Soltanto dopo l’uva veniva portata verso uno dei cinque pavimenti dedicati alla pigiatura, che avveniva con i piedi.

In base alle caratteristiche riconoscibili delle strutture, gli archeologi hanno calcolato che la cantina di Yavneh potesse produrre 2 milioni di litri di vino ogni anno – una quantità che corrisponde ad una moderna “scala industriale” e che porta gli scienziati alla convinzione che si tratti della più grande cantina dell’epoca.
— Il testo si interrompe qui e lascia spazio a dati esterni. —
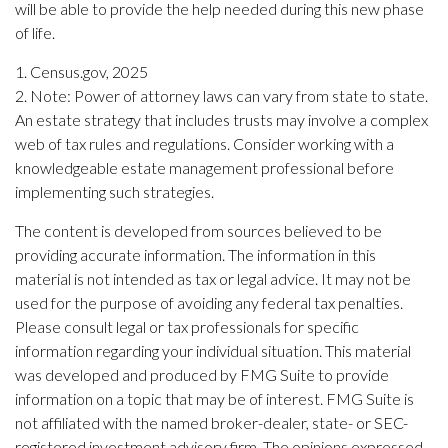
will be able to provide the help needed during this new phase
of life.
1. Census.gov, 2025
2. Note: Power of attorney laws can vary from state to state.
An estate strategy that includes trusts may involve a complex
web of tax rules and regulations. Consider working with a
knowledgeable estate management professional before
implementing such strategies.
The content is developed from sources believed to be
providing accurate information. The information in this
material is not intended as tax or legal advice. It may not be
used for the purpose of avoiding any federal tax penalties.
Please consult legal or tax professionals for specific
information regarding your individual situation. This material
was developed and produced by FMG Suite to provide
information on a topic that may be of interest. FMG Suite is
not affiliated with the named broker-dealer, state- or SEC-
registered investment advisory firm. The opinions expressed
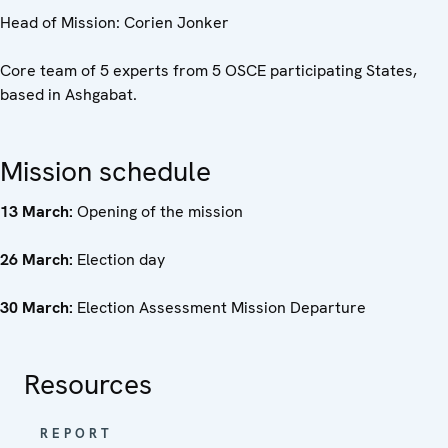
Head of Mission: Corien Jonker
Core team of 5 experts from 5 OSCE participating States,
based in Ashgabat.
Mission schedule
13 March:
Opening of the mission
26 March:
Election day
30 March:
Election Assessment Mission Departure
Resources
REPORT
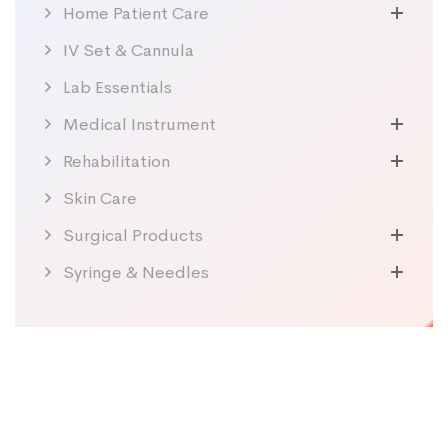
Home Patient Care
IV Set & Cannula
Lab Essentials
Medical Instrument
Rehabilitation
Skin Care
Surgical Products
Syringe & Needles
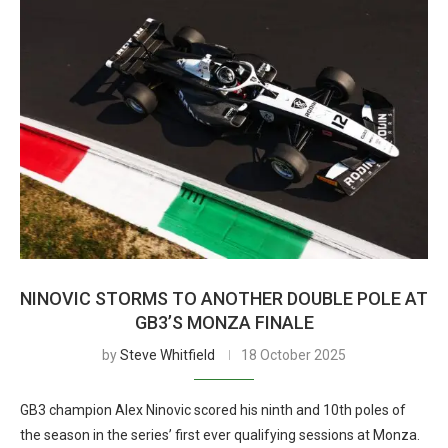
NINOVIC STORMS TO ANOTHER DOUBLE POLE AT
GB3’S MONZA FINALE
by
Steve Whitfield
18 October 2025
GB3 champion Alex Ninovic scored his ninth and 10th poles of
the season in the series’ first ever qualifying sessions at Monza.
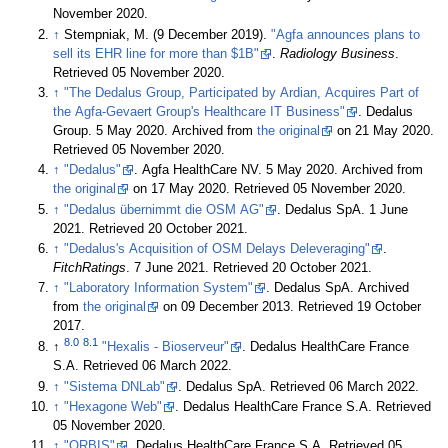
November 2020
.
↑
Stempniak, M. (9 December 2019).
"Agfa announces plans to
sell its EHR line for more than $1B"
.
Radiology Business
.
Retrieved 05 November 2020
.
↑
"The Dedalus Group, Participated by Ardian, Acquires Part of
the Agfa-Gevaert Group's Healthcare IT Business"
. Dedalus
Group. 5 May 2020. Archived from
the original
on 21 May 2020
.
Retrieved 05 November 2020
.
↑
"Dedalus"
. Agfa HealthCare NV. 5 May 2020. Archived from
the original
on 17 May 2020
. Retrieved 05 November 2020
.
↑
"Dedalus übernimmt die OSM AG"
. Dedalus SpA. 1 June
2021
. Retrieved 20 October 2021
.
↑
"Dedalus's Acquisition of OSM Delays Deleveraging"
.
FitchRatings
. 7 June 2021
. Retrieved 20 October 2021
.
↑
"Laboratory Information System"
. Dedalus SpA. Archived
from
the original
on 09 December 2013
. Retrieved 19 October
2017
.
8.0
8.1
↑
"Hexalis - Bioserveur"
. Dedalus HealthCare France
S.A
. Retrieved 06 March 2022
.
↑
"Sistema DNLab"
. Dedalus SpA
. Retrieved 06 March 2022
.
↑
"Hexagone Web"
. Dedalus HealthCare France S.A
. Retrieved
05 November 2020
.
↑
"ORBIS"
. Dedalus HealthCare France S.A
. Retrieved 05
In merito ai vitigni utilizzati, purtroppo, si è persa ogni traccia: il vino prodotto oggi da Israele è frutto di vitigni importati, poiché tutti gli autoctoni sono estinti. L’unica cosa che sappiamo, in merito al vino di Gaza, è che si trattasse di vino bianco. Antiche fonti parlano infatti del vino di Gaza come di “bianco come la neve” ricorda Seligman. Gli archeologi sono sulle tracce del vitigno bizantino: il loro prossimo studio tenterà di estrarre il DNA delle uve antiche dai vinaccioli rinvenuti durante gli scavi.